Dataset excerpts
—————
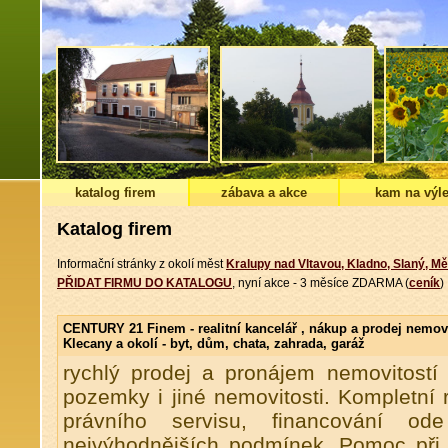
katalog firem
zábava a akce
kam na výle
Katalog firem
Informační stránky z okolí měst
Kralupy nad Vltavou, Kladno, Slaný, Mě
PŘIDAT FIRMU DO KATALOGU
, nyní akce - 3 měsíce ZDARMA (
ceník
)
CENTURY 21 Finem - realitní kancelář , nákup a prodej nemov
Klecany a okolí - byt, dům, chata, zahrada, garáž
rychlý prodej a pronájem nemovitostí 
pozemky i jiné nemovitosti. Kompletní r
právního servisu, financování o
nejvýhodnějších podmínek. Pomoc při 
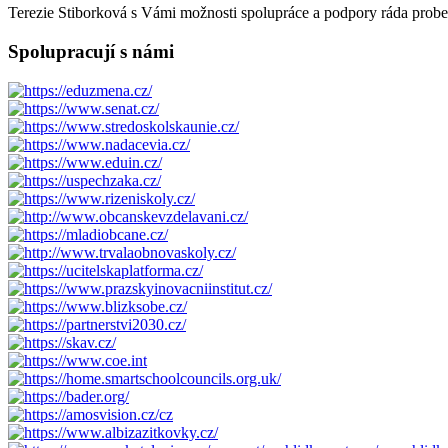
Terezie Stiborková s Vámi možnosti spolupráce a podpory ráda probe
Spolupracují s námi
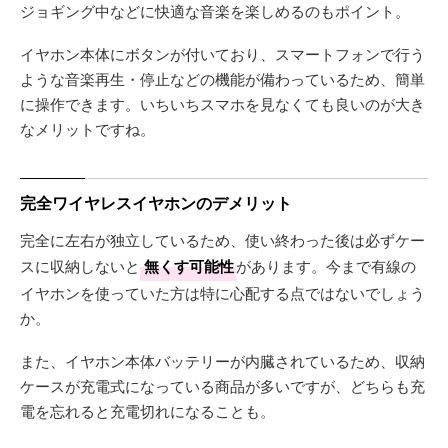
ジョギング中などに快適な音楽を楽しめるのもポイント。
イヤホン本体にボタンが付いており、スマートフォンで行う
ような音楽再生・停止などの機能が備わっているため、簡単
に操作できます。いちいちスマホを見なくても良いのが大き
なメリットですね。
完全ワイヤレスイヤホンのデメリット
完全に左右が独立しているため、使い終わった後は必ずケー
スに収納しないと
無くす可能性
があります。今まで有線の
イヤホンを使っていた方は特に心配する点ではないでしょう
か。
また、イヤホン本体バッテリーが内臓されているため、収納
ケースが充電式になっている商品が多いですが、どちらも充
電を忘れると充電切れになることも。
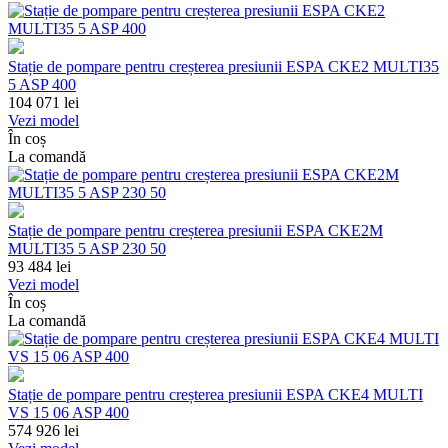
Stație de pompare pentru creșterea presiunii ESPA CKE2 MULTI35
5 ASP 400
104 071
lei
Vezi model
În coș
La comandă
Stație de pompare pentru creșterea presiunii ESPA CKE2M
MULTI35 5 ASP 230 50
93 484
lei
Vezi model
În coș
La comandă
Stație de pompare pentru creșterea presiunii ESPA CKE4 MULTI
VS 15 06 ASP 400
574 926
lei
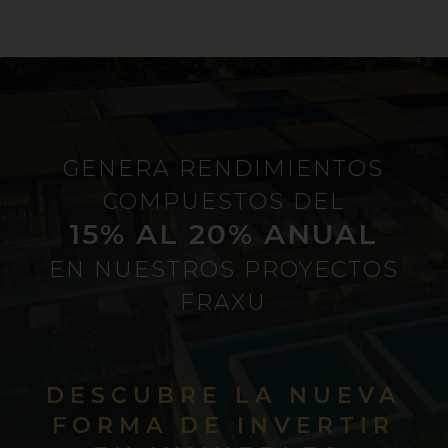
GENERA RENDIMIENTOS
COMPUESTOS DEL
15% AL 20% ANUAL
EN NUESTROS PROYECTOS
FRAXU
DESCUBRE LA NUEVA
FORMA DE INVERTIR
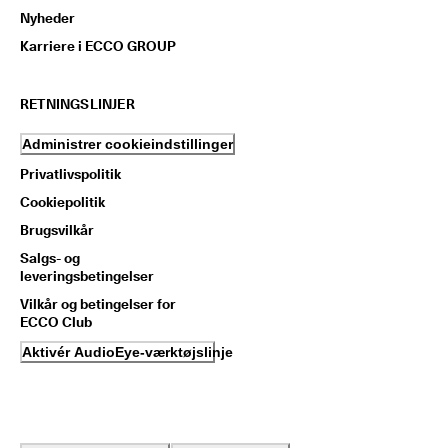
Nyheder
Karriere i ECCO GROUP
RETNINGSLINJER
Administrer cookieindstillinger
Privatlivspolitik
Cookiepolitik
Brugsvilkår
Salgs- og
leveringsbetingelser
Vilkår og betingelser for
ECCO Club
Aktivér AudioEye-værktøjslinje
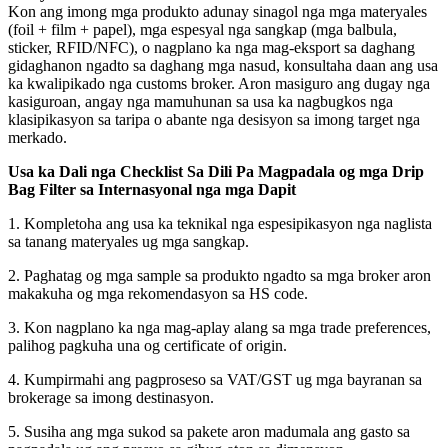
Kon ang imong mga produkto adunay sinagol nga mga materyales
(foil + film + papel), mga espesyal nga sangkap (mga balbula,
sticker, RFID/NFC), o nagplano ka nga mag-eksport sa daghang
gidaghanon ngadto sa daghang mga nasud, konsultaha daan ang usa
ka kwalipikado nga customs broker. Aron masiguro ang dugay nga
kasiguroan, angay nga mamuhunan sa usa ka nagbugkos nga
klasipikasyon sa taripa o abante nga desisyon sa imong target nga
merkado.
Usa ka Dali nga Checklist Sa Dili Pa Magpadala og mga Drip
Bag Filter sa Internasyonal nga mga Dapit
1. Kompletoha ang usa ka teknikal nga espesipikasyon nga naglista
sa tanang materyales ug mga sangkap.
2. Paghatag og mga sample sa produkto ngadto sa mga broker aron
makakuha og mga rekomendasyon sa HS code.
3. Kon nagplano ka nga mag-aplay alang sa mga trade preferences,
palihog pagkuha una og certificate of origin.
4. Kumpirmahi ang pagproseso sa VAT/GST ug mga bayranan sa
brokerage sa imong destinasyon.
5. Susiha ang mga sukod sa pakete aron madumala ang gasto sa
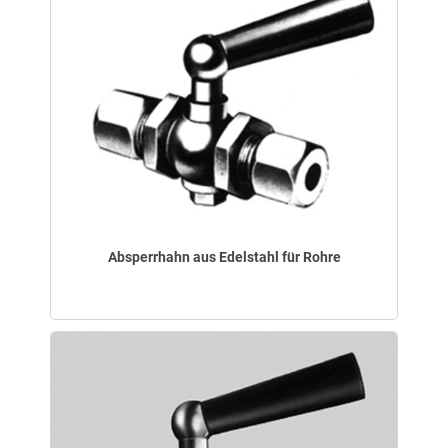
Absperrhahn aus Edelstahl für Rohre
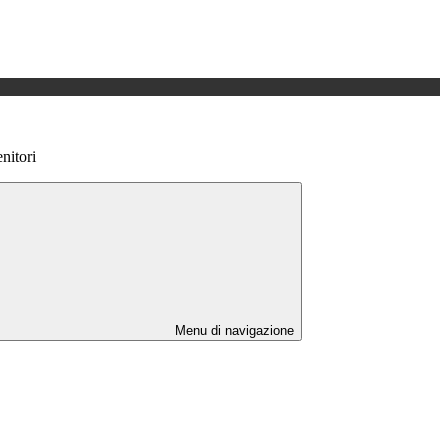
nitori
Menu di navigazione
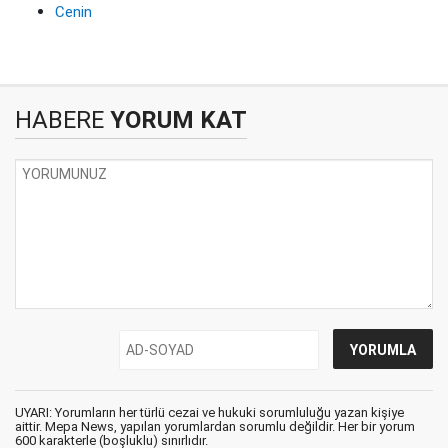
Cenin
HABERE
YORUM KAT
UYARI: Yorumların her türlü cezai ve hukuki sorumluluğu yazan kişiye
aittir. Mepa News, yapılan yorumlardan sorumlu değildir. Her bir yorum
600 karakterle (boşluklu) sınırlıdır.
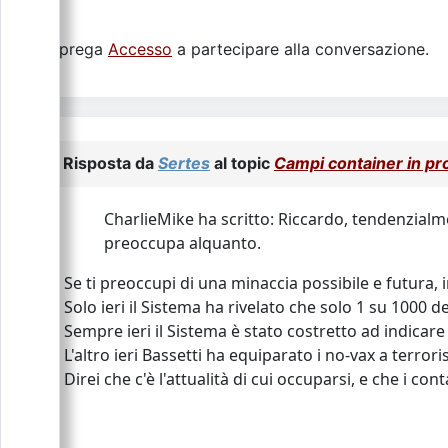
Si prega
Accesso
a partecipare alla conversazione.
Risposta da
Sertes
al topic
Campi container in p
CharlieMike ha scritto: Riccardo, tendenzialm
preoccupa alquanto.
Se ti preoccupi di una minaccia possibile e futura, 
Solo ieri il Sistema ha rivelato che solo 1 su 1000 d
Sempre ieri il Sistema è stato costretto ad indicare
L'altro ieri Bassetti ha equiparato i no-vax a terroris
Direi che c'è l'attualità di cui occuparsi, e che i 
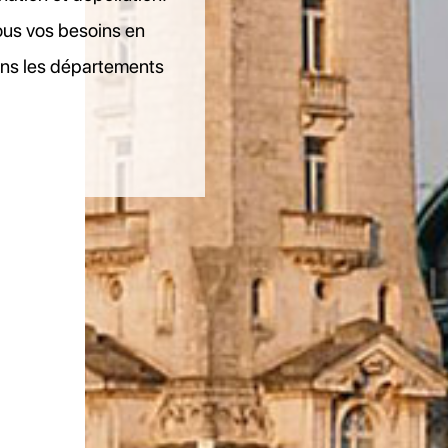
us vos besoins en
ns les départements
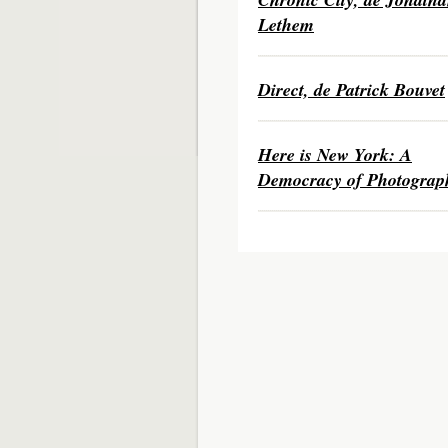
Lethem
Direct, de Patrick Bouvet
Here is New York: A
Democracy of Photograp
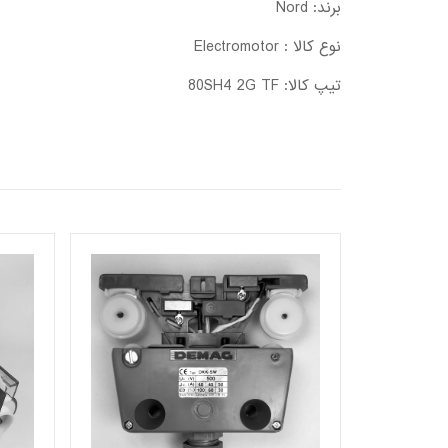
برند: Nord
نوع کالا : Electromotor
تیپ کالا: 80SH4 2G TF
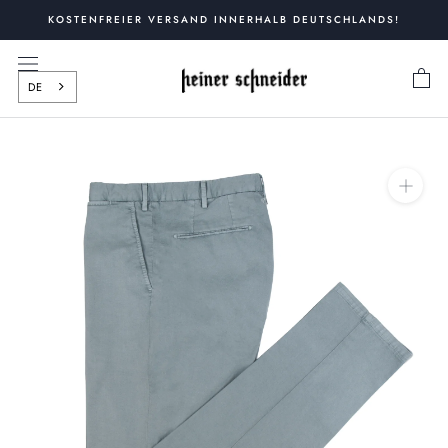
Zum
KOSTENFREIER VERSAND INNERHALB DEUTSCHLANDS!
Inhalt
springen
DE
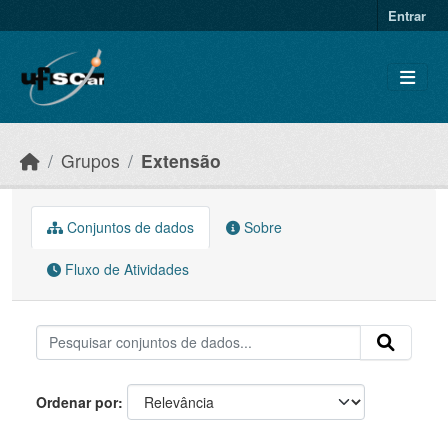
Skip to main content
Entrar
Grupos
Extensão
Conjuntos de dados
Sobre
Fluxo de Atividades
Ordenar por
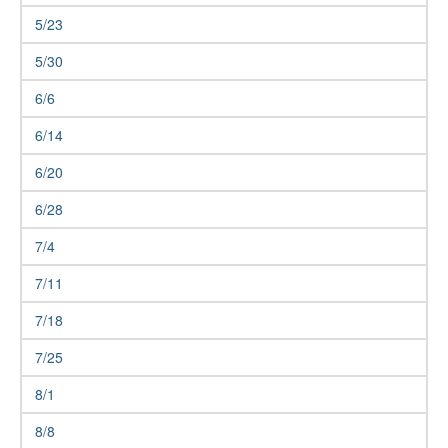
5/23
5/30
6/6
6/14
6/20
6/28
7/4
7/11
7/18
7/25
8/1
8/8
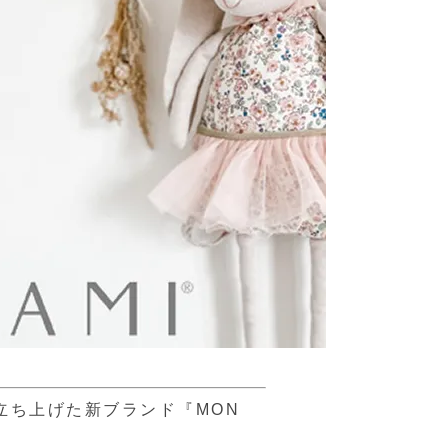
立ち上げた新ブランド『MON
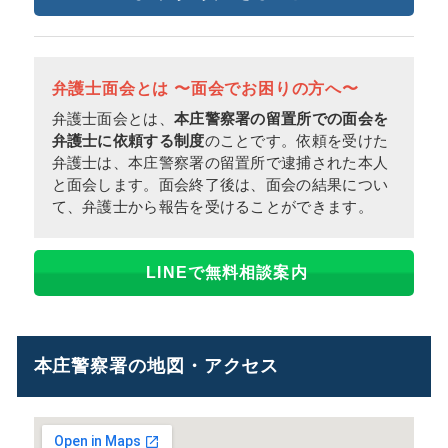
弁護士面会とは 〜面会でお困りの方へ〜
弁護士面会とは、
本庄警察署の留置所での面会を
弁護士に依頼する制度
のことです。依頼を受けた
弁護士は、本庄警察署の留置所で逮捕された本人
と面会します。面会終了後は、面会の結果につい
て、弁護士から報告を受けることができます。
LINEで無料相談案内
本庄警察署の地図・アクセス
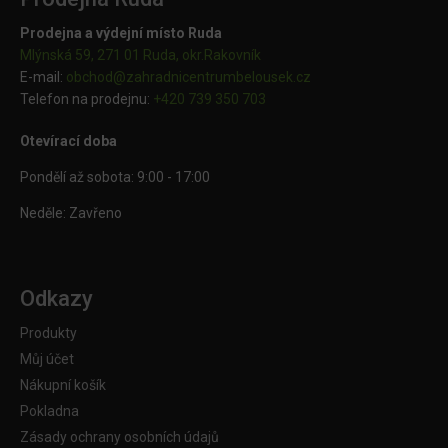
Prodejna a výdejní místo Ruda
Mlýnská 59, 271 01 Ruda, okr.Rakovník
E-mail:
obchod@
zahradnicentrumbelousek.cz
Telefon na prodejnu:
+420 739 350 703
Otevírací doba
Pondělí až sobota: 9:00 - 17:00
Neděle: Zavřeno
Odkazy
Produkty
Můj účet
Nákupní košík
Pokladna
Zásady ochrany osobních údajů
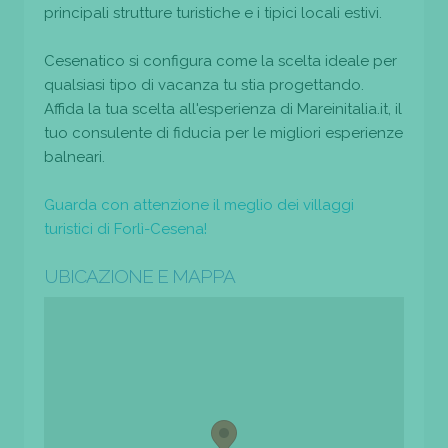
principali strutture turistiche e i tipici locali estivi.
Cesenatico si configura come la scelta ideale per
qualsiasi tipo di vacanza tu stia progettando.
Affida la tua scelta all'esperienza di Mareinitalia.it, il
tuo consulente di fiducia per le migliori esperienze
balneari.
Guarda con attenzione il meglio dei villaggi
turistici di Forlì-Cesena!
UBICAZIONE E MAPPA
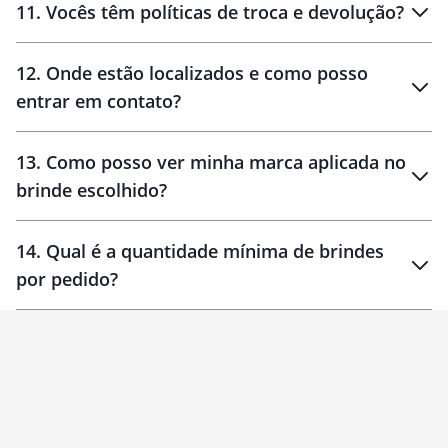
11
.
Vocês têm políticas de troca e devolução?
12
.
Onde estão localizados e como posso
entrar em contato?
30 dias
90 dias
localizados
13
.
Como posso ver minha marca aplicada no
brinde escolhido?
14
.
Qual é a quantidade mínima de brindes
por pedido?
brinde
Personalizado
1 unidade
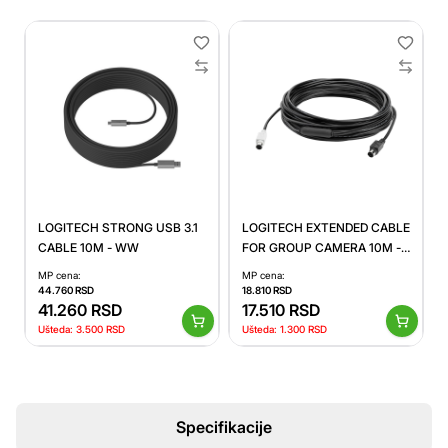
LOGITECH STRONG USB 3.1
LOGITECH EXTENDED CABLE
CABLE 10M - WW
FOR GROUP CAMERA 10M -
WW
MP cena:
MP cena:
44.760
RSD
18.810
RSD
41.260
RSD
17.510
RSD
Ušteda:
3.500
RSD
Ušteda:
1.300
RSD
Specifikacije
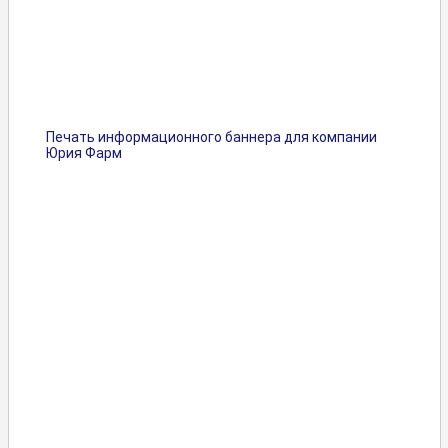
Печать информационного баннера для компании
Юрия Фарм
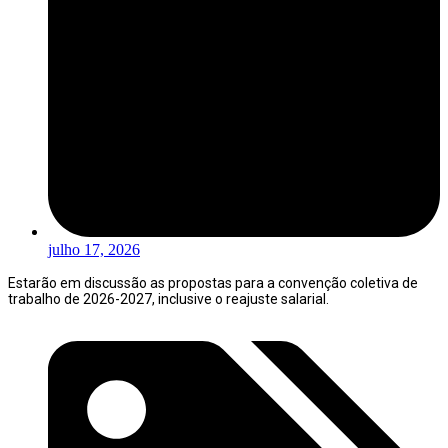
julho 17, 2026
Estarão em discussão as propostas para a convenção coletiva de
trabalho de 2026-2027, inclusive o reajuste salarial.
—————
• [Task requirements] Where a line of the records has the string "sangkap", copy that line.

• [Response area]
(foil + film + papel), mga espesyal nga sangkap (mga balbula,
sa tanang materyales ug mga sangkap.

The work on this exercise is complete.